Saturday, August 30, 2008

Cutting to the Chase [Jonah Goldberg]
I've been thinking about it and I think the bottom line on Palin is pretty simple. If she does a good job at the convention and survives about three weeks of serious media scrutiny — no horrible gaffes, no unforgivable I-don't-knows to gotchya questions (fair and unfair), no botched hostile interviews — she will emerge as the single most inspired VP pick in modern memory and she will give the Democrats migraines for a long time to come, assuming there are no terrible skeletons we don't know about. But, if she screws up in the next three weeks, gives the press and the late night comedians sufficient fodder to Quayelize her, she'll be seen as anything from a liability to an outright horrible pick. That's it.

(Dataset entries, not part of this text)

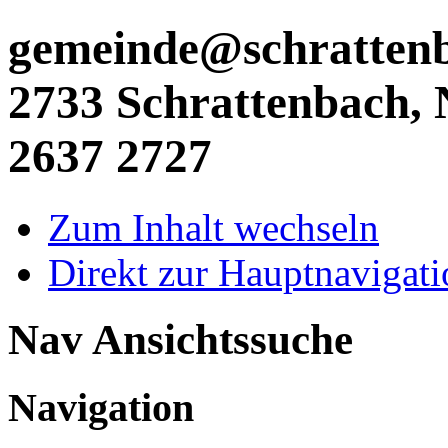
gemeinde@schrattenba
2733 Schrattenbach, N
2637 2727
Zum Inhalt wechseln
Direkt zur Hauptnaviga
Nav Ansichtssuche
Navigation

Paul Begala's attacks on the Palin pick actually have some merit to them (I listened to a lot of CNN yesterday). He rebuffs the counter-argument that Obama's experience is no better — and arguably worse — than Palin's by saying, yeah, but 18 million people voted for Obama to be their party's nominee. Voters have scrutinized Obama and decided he's up to the job. That's how democracy works. Begala argues that Palin has enjoyed no such scrutiny. She's become the veep nominee based on one man's vote — McCain's — and that says a lot about McCain's judgment. I think that's a basically fair point. It's true that judgment is more important than experience (though I don't remotely buy that Obama's judgment is better than McCain's). So, again, it all comes down to whether Palin holds up under intense scrutiny. If it looks like this was purely a stunt, then McCain's critics will be right that his "country first" mantra rings a bit hollow. If, on the other hand, she proves to be as impressive as she seems, no one will care about how small Wasilla is.
All I can say is I hope McCain's vetters did their job and that she's not only up to it, but that she's doing her homework too.